Your instructions
What lines in the records include the string "https"? Return each one.

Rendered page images
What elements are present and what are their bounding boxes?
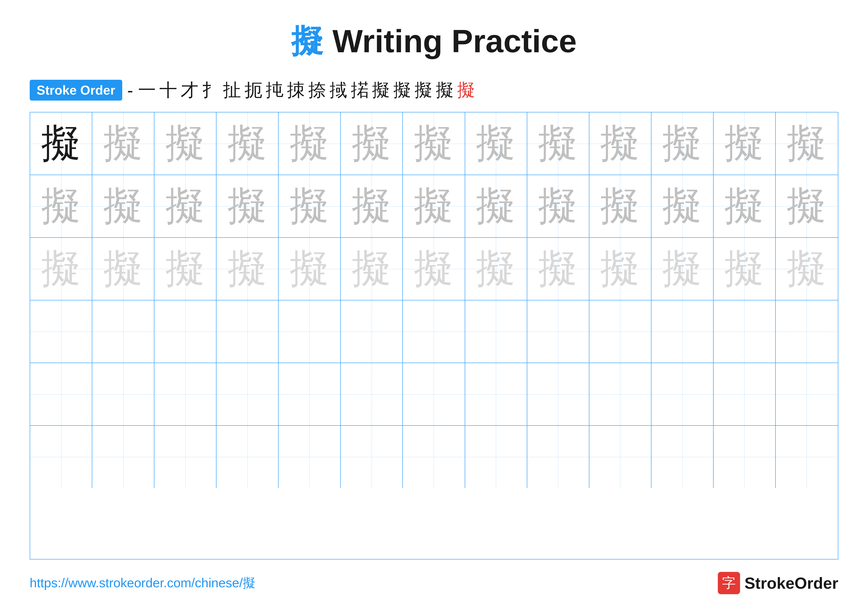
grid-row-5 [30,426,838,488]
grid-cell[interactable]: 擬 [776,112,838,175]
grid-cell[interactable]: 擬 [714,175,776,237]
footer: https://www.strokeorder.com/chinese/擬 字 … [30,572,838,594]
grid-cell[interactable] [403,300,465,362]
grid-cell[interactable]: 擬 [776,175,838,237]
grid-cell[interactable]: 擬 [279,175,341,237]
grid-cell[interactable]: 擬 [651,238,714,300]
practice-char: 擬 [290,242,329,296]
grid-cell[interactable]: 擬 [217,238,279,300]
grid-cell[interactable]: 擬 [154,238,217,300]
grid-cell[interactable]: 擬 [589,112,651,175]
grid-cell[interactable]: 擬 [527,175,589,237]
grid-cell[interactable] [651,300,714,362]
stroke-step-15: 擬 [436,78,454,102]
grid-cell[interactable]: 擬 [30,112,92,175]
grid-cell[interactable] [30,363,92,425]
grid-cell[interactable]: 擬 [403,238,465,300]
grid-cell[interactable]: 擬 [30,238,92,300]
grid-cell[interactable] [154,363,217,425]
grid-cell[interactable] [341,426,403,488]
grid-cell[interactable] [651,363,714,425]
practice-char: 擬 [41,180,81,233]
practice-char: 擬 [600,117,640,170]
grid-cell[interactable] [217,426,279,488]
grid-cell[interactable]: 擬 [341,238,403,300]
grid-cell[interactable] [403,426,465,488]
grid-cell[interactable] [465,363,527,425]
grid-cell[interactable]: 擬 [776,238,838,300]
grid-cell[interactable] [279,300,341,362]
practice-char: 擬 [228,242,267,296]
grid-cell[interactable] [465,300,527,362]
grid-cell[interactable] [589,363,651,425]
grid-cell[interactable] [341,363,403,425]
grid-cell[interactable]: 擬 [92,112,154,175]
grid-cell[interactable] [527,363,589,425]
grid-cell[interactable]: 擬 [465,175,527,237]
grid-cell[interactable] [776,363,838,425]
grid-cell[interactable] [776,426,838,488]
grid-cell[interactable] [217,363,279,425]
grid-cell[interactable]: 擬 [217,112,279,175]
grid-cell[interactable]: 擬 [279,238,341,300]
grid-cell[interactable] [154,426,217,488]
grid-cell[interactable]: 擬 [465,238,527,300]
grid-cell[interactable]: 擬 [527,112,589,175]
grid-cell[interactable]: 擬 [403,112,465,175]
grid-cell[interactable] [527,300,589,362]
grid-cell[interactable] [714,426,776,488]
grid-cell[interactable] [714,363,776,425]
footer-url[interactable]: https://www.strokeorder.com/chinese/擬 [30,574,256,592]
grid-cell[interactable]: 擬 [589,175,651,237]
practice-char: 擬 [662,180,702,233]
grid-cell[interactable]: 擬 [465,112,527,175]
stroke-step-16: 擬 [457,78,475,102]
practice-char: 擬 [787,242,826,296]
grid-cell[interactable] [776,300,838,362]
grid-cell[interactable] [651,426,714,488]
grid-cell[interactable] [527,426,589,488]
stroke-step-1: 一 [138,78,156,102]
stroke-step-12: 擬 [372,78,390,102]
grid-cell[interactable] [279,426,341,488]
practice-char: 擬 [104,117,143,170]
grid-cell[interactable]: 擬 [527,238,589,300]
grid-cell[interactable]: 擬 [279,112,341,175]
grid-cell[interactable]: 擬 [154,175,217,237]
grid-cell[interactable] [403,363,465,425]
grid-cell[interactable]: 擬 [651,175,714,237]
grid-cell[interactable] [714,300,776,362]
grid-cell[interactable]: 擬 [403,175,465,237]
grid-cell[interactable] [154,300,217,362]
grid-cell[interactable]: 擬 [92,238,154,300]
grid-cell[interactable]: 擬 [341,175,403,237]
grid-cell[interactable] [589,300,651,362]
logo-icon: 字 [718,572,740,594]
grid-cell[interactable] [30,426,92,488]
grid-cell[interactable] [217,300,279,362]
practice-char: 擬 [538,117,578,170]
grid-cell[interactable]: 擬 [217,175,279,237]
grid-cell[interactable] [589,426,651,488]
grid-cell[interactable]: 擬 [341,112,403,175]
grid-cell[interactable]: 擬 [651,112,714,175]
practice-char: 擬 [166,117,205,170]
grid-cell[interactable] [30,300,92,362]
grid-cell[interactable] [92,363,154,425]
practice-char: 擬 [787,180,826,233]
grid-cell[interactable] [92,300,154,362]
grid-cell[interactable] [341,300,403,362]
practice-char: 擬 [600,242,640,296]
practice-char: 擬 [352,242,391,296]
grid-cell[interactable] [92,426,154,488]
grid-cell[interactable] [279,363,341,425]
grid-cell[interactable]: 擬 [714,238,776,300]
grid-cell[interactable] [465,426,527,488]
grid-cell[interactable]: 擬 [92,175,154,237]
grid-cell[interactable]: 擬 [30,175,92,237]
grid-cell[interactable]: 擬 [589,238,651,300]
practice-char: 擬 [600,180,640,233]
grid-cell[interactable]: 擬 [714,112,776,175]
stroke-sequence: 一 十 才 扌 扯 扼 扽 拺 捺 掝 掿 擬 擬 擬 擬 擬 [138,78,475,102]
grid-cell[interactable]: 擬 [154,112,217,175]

Output of the task
footer: https://www.strokeorder.com/chinese/擬 字 … [30,572,838,594]
footer-url[interactable]: https://www.strokeorder.com/chinese/擬 [30,574,256,592]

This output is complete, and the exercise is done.